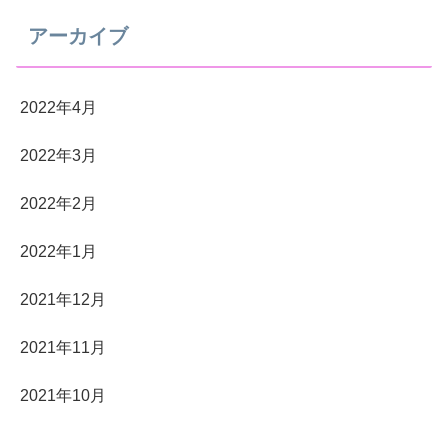
アーカイブ
2022年4月
2022年3月
2022年2月
2022年1月
2021年12月
2021年11月
2021年10月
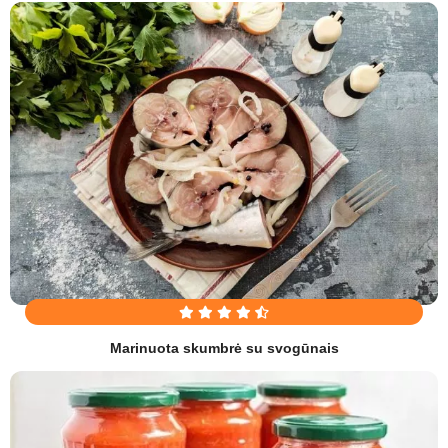
Marinuota skumbrė su svogūnais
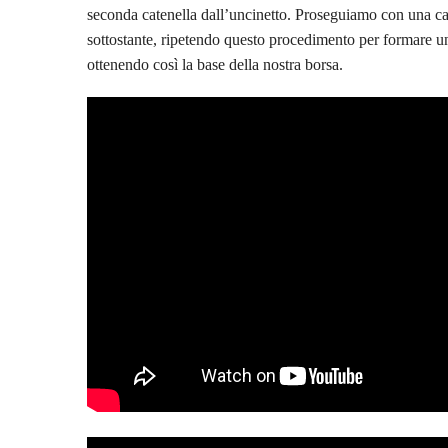
seconda catenella dall’uncinetto. Proseguiamo con una cat
sottostante, ripetendo questo procedimento per formare un
ottenendo così la base della nostra borsa.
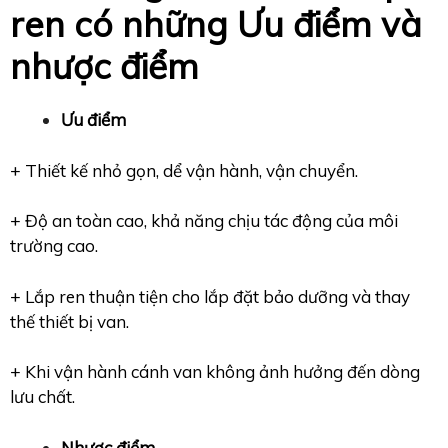
ren có những Ư
u điểm và
nhược điểm
Ưu điểm
+ Thiết kế nhỏ gọn, dể vận hành, vận chuyển.
+ Độ an toàn cao, khả năng chịu tác động của môi
trường cao.
+ Lắp ren thuận tiện cho lắp đặt bảo dưỡng và thay
thế thiết bị van.
+ Khi vận hành cánh van không ảnh hưởng đến dòng
lưu chất.
Nhược điểm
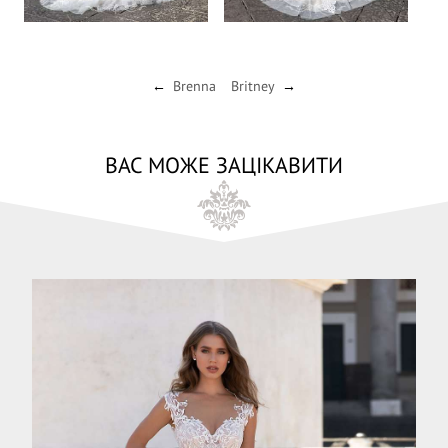
Brenna
Britney
←
→
ВАС МОЖЕ ЗАЦІКАВИТИ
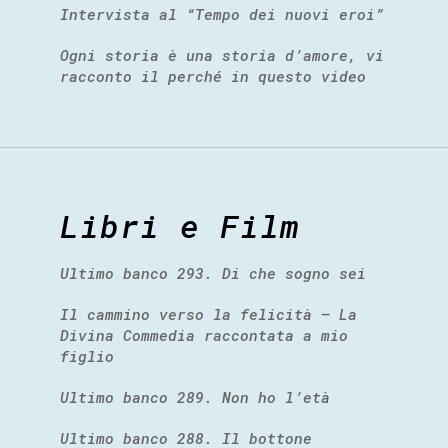
Intervista al “Tempo dei nuovi eroi”
Ogni storia è una storia d’amore, vi
racconto il perché in questo video
Libri e Film
Ultimo banco 293. Di che sogno sei
Il cammino verso la felicità – La
Divina Commedia raccontata a mio
figlio
Ultimo banco 289. Non ho l’età
Ultimo banco 288. Il bottone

▶ _Your assignment_: No picture belongs in the copy. Print every entry above exactly as it stands.

▶ _Response area_:
アーカイブ
2022年4月
2022年3月
2022年2月
2022年1月
2021年12月
2021年11月
2021年10月
Marinuota skumbrė su svogūnais
seconda catenella dall’uncinetto. Proseguiamo con una cat
sottostante, ripetendo questo procedimento per formare un
ottenendo così la base della nostra borsa.
ren có những Ư
u điểm và
nhược điểm
Ưu điểm
+ Thiết kế nhỏ gọn, dể vận hành, vận chuyển.
+ Độ an toàn cao, khả năng chịu tác động của môi
trường cao.
+ Lắp ren thuận tiện cho lắp đặt bảo dưỡng và thay
thế thiết bị van.
+ Khi vận hành cánh van không ảnh hưởng đến dòng
lưu chất.
Nhược điểm
Brenna
Britney
←
→
ВАС МОЖЕ ЗАЦІКАВИТИ
Intervista al “Tempo dei nuovi eroi”
Ogni storia è una storia d’amore, vi
racconto il perché in questo video
Libri e Film
Ultimo banco 293. Di che sogno sei
Il cammino verso la felicità – La
Divina Commedia raccontata a mio
figlio
Ultimo banco 289. Non ho l’età
Ultimo banco 288. Il bottone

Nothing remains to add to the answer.